> INSTRUCTIONS TO FOLLOW:
Report back each line of the data that contains the word "Register".

___

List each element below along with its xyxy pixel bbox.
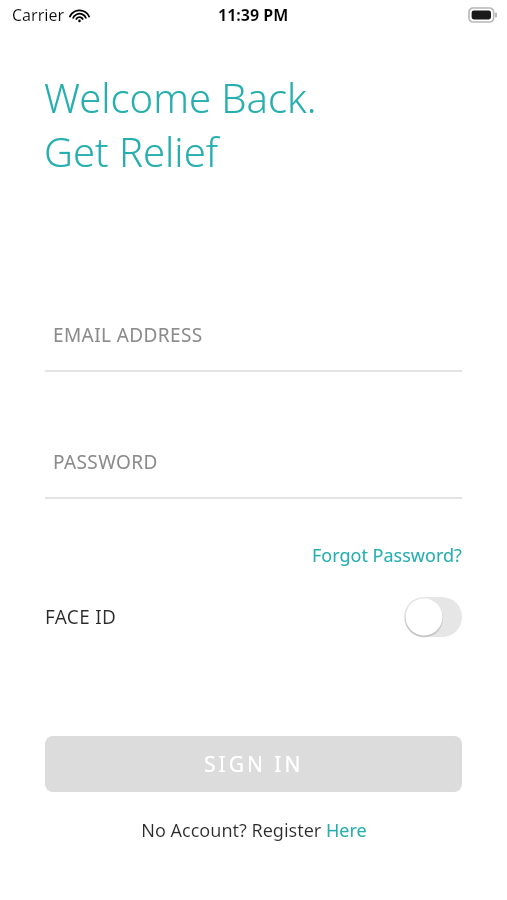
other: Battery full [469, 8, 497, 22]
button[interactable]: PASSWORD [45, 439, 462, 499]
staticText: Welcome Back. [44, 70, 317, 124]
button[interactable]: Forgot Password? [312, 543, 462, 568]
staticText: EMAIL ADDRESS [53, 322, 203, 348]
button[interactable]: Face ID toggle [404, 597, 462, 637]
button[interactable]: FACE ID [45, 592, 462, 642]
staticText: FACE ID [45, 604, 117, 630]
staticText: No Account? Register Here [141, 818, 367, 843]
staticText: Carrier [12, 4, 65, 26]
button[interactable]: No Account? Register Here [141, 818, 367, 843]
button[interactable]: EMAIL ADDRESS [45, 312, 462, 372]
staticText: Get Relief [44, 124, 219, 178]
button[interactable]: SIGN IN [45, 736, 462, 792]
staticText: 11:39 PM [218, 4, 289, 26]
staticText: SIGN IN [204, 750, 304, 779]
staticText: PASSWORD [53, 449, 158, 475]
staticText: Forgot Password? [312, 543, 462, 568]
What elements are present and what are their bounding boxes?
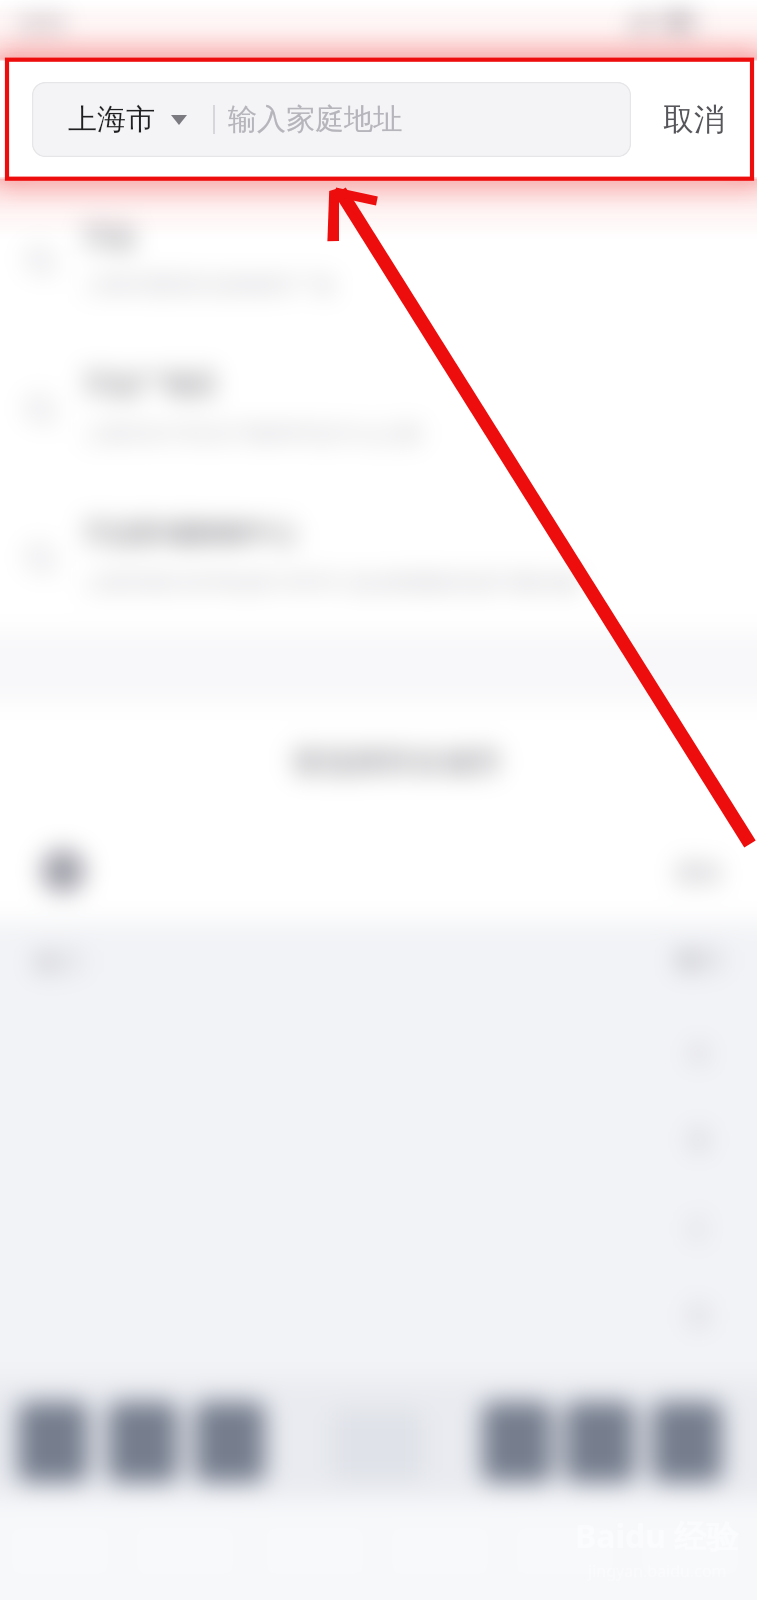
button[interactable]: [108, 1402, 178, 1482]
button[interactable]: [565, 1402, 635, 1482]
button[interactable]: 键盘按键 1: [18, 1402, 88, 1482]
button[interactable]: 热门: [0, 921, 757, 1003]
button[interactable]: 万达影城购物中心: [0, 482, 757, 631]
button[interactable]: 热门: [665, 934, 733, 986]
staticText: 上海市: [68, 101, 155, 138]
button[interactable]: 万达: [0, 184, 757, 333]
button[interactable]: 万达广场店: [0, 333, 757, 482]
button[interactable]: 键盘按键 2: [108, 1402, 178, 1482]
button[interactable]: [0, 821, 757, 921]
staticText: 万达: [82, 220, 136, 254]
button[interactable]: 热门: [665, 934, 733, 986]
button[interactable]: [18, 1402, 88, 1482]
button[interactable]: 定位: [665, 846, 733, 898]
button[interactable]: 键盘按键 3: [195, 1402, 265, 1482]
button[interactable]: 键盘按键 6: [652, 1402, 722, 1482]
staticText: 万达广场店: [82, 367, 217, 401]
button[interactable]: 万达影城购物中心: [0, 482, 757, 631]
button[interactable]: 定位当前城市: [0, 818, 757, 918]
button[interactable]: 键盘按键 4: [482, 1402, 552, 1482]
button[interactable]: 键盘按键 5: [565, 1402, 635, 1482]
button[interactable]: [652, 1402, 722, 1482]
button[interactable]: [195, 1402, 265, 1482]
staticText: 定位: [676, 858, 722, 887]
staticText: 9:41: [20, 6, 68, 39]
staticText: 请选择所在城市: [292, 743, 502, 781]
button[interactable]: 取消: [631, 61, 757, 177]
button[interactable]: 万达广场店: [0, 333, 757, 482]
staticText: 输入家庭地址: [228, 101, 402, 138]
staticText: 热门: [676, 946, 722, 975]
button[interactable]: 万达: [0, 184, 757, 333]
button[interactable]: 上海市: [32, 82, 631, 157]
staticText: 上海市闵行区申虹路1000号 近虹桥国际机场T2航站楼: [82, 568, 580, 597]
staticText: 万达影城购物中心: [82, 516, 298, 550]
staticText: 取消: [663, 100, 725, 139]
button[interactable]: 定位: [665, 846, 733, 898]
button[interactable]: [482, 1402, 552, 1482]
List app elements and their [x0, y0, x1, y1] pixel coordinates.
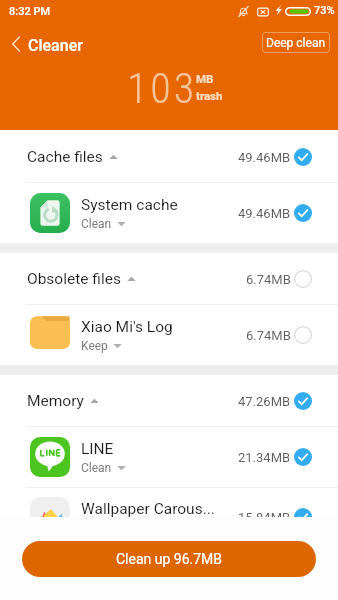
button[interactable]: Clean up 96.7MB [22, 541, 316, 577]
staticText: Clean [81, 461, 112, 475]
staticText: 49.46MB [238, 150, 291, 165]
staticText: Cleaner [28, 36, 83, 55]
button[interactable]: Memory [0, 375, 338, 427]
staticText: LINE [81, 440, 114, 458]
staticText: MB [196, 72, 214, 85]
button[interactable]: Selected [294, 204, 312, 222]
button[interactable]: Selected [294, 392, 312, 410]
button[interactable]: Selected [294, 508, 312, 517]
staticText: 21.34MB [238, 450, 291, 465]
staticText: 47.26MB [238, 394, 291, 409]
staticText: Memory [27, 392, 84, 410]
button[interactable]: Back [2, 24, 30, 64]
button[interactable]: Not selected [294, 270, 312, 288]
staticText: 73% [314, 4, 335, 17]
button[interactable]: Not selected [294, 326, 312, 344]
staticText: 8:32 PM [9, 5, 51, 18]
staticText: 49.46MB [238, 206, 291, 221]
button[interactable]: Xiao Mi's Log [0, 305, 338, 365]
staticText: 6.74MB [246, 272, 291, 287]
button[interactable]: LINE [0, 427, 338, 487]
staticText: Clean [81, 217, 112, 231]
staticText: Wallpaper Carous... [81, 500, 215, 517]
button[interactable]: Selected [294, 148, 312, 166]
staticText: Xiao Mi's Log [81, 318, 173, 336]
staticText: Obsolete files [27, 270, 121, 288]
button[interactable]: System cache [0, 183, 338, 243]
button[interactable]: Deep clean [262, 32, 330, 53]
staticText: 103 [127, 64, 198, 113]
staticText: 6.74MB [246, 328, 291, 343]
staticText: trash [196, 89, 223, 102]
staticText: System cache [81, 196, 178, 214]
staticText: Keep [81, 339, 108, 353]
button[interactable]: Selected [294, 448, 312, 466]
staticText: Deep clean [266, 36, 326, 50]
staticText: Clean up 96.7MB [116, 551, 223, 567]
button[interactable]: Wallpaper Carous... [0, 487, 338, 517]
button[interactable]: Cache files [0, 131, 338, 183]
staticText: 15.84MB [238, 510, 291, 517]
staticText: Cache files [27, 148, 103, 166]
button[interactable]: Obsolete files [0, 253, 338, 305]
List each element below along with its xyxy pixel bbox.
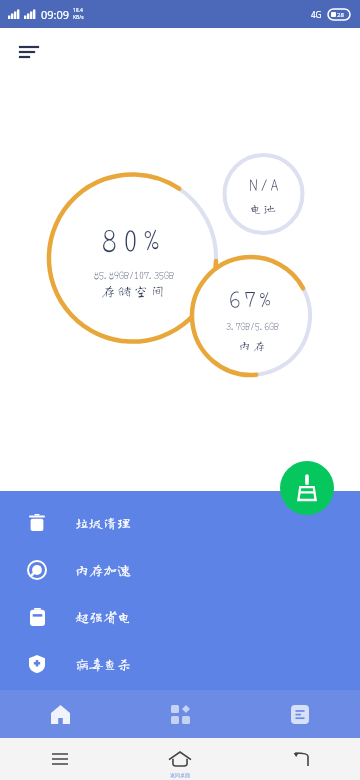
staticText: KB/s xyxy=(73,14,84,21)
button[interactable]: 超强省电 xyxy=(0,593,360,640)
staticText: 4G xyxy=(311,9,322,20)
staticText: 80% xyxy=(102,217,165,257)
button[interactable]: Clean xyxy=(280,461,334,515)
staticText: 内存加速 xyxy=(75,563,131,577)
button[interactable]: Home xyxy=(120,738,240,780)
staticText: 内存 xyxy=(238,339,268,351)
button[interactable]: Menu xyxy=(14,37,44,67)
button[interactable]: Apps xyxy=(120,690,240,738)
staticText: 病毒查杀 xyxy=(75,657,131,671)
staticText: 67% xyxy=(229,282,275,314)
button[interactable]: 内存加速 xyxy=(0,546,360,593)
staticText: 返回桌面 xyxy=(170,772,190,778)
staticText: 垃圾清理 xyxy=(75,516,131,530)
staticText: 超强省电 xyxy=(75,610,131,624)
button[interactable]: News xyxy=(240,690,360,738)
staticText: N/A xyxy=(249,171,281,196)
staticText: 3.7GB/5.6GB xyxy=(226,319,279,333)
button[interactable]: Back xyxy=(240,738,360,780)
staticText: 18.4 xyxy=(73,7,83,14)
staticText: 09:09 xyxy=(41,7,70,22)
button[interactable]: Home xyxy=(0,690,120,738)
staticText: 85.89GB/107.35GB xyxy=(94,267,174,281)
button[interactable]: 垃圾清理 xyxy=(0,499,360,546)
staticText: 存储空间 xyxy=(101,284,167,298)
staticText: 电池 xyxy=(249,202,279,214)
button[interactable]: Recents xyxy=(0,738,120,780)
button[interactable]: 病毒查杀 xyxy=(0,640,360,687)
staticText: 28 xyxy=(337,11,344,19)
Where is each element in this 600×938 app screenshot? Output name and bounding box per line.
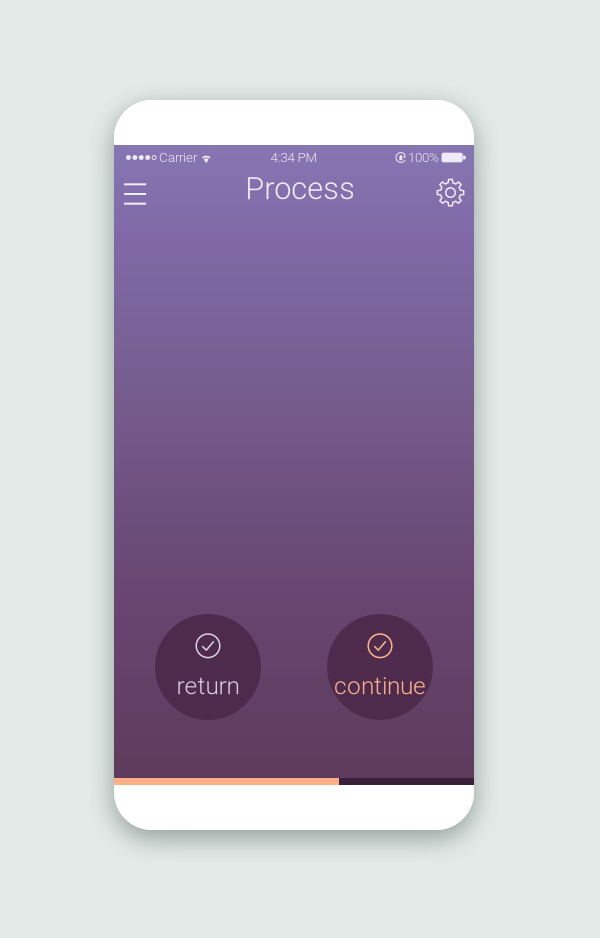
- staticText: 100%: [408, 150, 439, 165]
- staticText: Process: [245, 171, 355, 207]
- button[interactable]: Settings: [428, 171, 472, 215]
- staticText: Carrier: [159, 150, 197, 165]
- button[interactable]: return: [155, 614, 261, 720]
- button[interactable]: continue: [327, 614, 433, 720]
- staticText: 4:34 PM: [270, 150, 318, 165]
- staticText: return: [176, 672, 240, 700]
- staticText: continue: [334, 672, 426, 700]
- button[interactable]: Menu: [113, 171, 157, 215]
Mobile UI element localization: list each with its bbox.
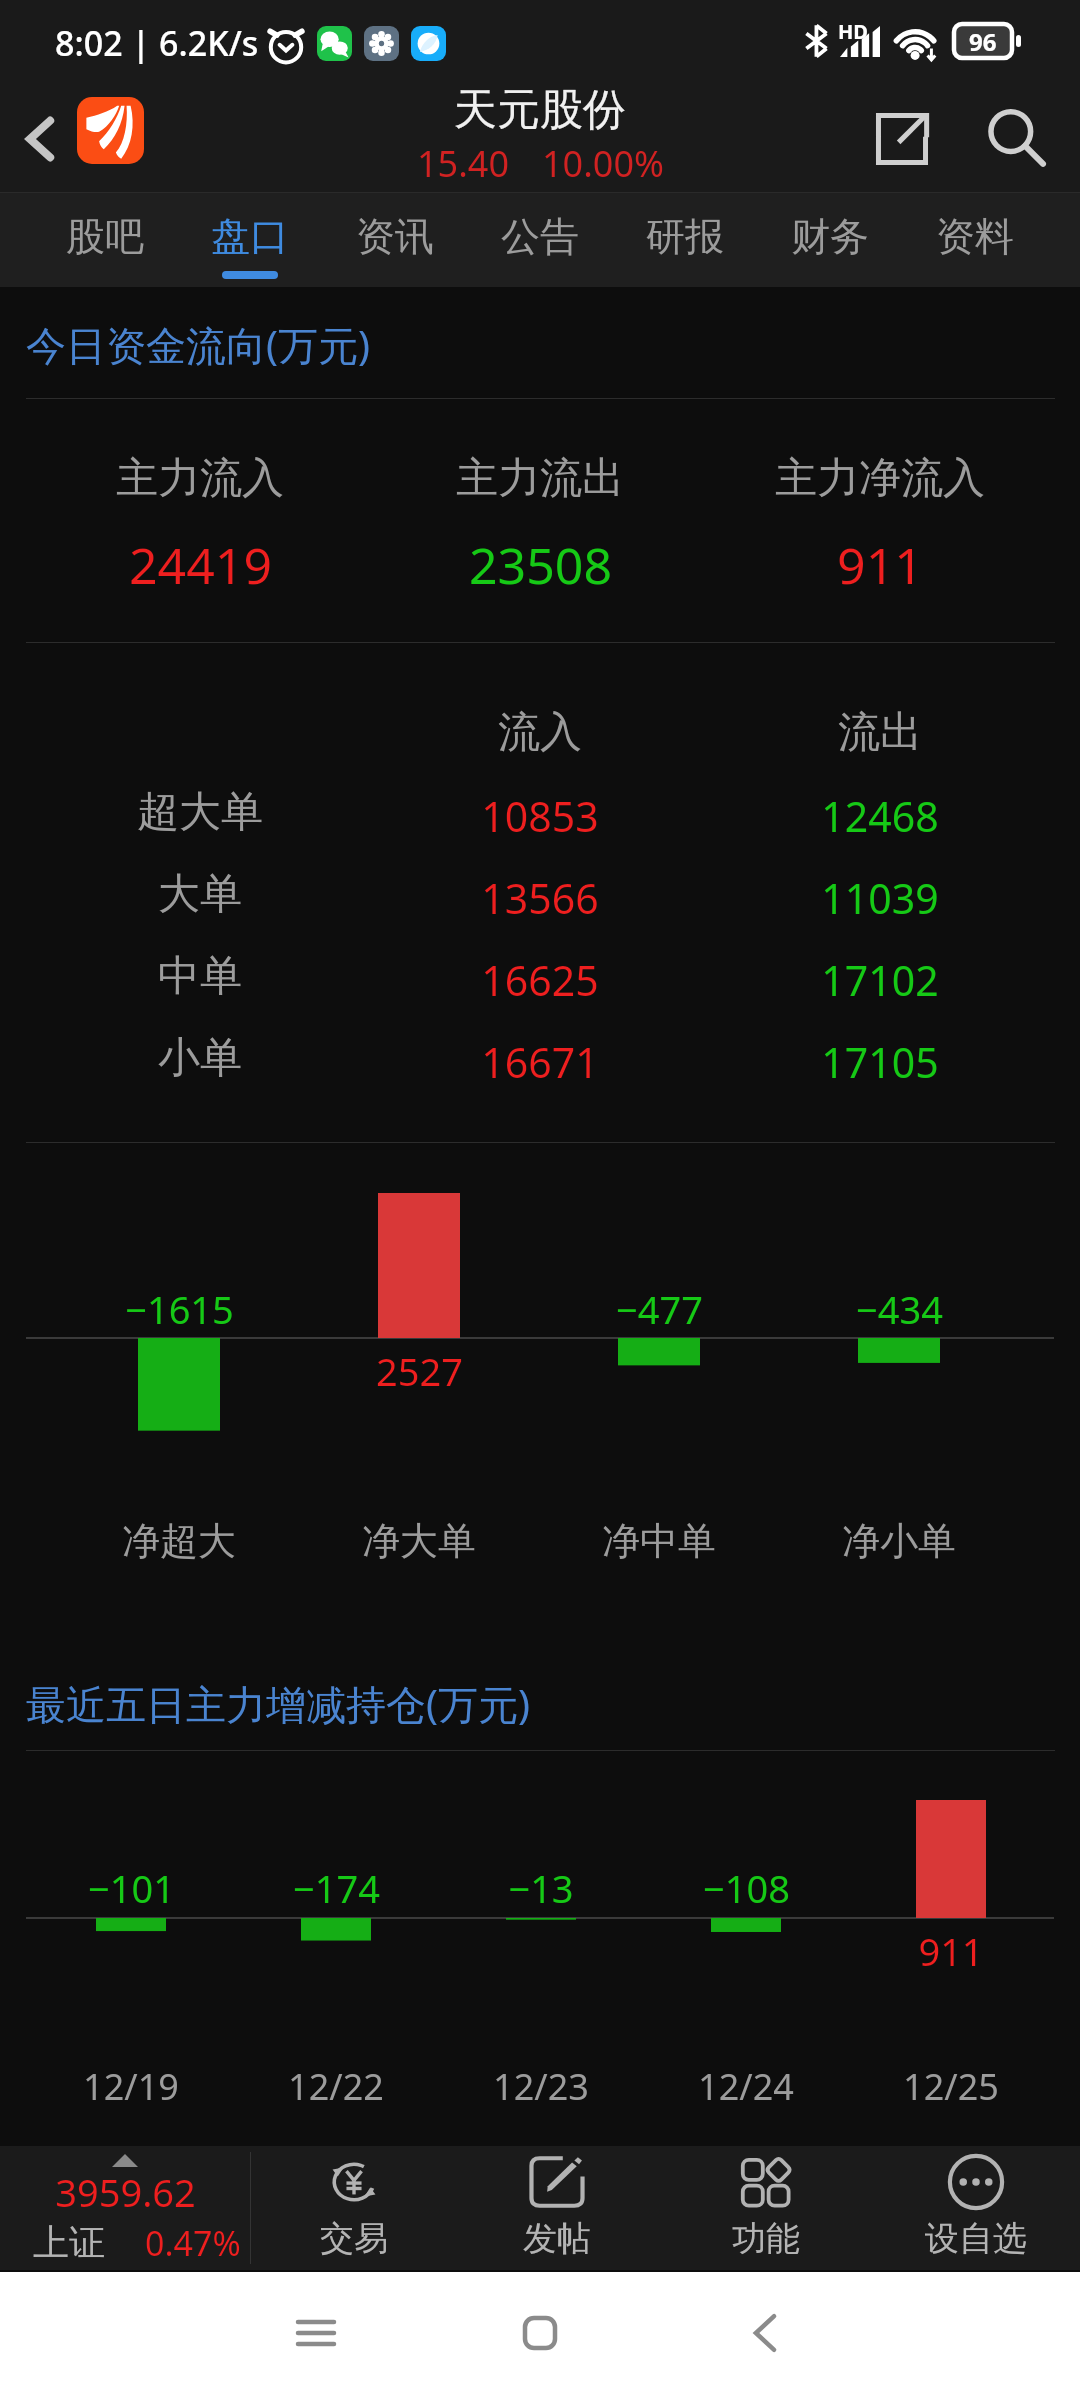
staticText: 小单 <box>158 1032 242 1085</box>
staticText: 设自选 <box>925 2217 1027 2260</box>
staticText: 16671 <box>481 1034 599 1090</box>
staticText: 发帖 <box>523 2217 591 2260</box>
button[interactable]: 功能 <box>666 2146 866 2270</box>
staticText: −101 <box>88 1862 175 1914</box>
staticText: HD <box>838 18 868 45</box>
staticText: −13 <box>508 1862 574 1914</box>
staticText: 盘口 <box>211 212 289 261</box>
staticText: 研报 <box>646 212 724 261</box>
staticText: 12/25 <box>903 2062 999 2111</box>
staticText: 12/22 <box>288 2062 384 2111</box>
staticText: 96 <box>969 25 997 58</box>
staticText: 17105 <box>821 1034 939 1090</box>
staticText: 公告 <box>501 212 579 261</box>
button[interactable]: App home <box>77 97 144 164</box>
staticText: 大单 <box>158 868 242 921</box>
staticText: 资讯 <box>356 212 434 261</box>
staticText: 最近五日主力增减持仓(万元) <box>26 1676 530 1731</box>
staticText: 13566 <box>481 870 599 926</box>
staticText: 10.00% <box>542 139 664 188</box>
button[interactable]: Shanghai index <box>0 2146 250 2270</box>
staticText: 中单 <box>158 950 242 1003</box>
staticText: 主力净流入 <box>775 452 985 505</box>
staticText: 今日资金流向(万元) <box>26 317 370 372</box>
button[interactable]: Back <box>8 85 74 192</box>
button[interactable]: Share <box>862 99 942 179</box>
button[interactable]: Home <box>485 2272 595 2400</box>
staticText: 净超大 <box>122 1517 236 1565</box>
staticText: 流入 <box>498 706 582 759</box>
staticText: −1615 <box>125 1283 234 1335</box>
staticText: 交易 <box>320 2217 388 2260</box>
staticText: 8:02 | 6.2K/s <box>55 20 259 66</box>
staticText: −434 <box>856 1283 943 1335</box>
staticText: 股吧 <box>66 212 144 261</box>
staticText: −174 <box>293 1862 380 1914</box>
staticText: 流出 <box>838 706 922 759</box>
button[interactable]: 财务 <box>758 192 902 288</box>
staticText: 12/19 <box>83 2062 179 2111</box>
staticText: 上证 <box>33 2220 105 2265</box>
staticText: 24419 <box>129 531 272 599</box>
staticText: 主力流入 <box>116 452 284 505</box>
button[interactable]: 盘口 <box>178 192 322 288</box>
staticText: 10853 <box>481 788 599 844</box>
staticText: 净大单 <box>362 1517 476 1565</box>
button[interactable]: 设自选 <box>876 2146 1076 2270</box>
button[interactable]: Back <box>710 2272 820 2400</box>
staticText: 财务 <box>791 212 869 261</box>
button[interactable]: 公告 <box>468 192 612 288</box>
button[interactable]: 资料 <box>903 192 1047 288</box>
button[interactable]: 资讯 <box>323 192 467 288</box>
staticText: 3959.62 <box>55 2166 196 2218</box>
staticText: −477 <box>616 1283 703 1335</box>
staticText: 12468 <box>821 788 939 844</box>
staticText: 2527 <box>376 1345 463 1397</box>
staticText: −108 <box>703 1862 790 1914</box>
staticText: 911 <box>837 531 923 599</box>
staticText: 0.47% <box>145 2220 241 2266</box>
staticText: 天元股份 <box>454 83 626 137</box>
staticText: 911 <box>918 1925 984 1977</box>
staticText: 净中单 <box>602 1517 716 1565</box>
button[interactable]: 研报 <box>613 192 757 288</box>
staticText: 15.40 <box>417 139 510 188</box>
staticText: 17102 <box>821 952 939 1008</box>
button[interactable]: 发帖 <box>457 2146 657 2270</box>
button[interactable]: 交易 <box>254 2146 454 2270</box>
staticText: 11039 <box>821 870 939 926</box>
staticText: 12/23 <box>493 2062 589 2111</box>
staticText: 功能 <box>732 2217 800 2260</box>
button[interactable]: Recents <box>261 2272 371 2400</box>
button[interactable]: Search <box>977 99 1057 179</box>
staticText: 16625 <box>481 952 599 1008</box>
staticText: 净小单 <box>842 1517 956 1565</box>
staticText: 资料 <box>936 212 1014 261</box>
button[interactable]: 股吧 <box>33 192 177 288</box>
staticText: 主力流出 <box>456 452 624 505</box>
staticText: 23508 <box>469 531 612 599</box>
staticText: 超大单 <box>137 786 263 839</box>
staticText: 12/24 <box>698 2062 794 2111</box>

___

> COMPLETED TASK:
staticText: No Account? Register Here [141, 818, 367, 843]
button[interactable]: No Account? Register Here [141, 818, 367, 843]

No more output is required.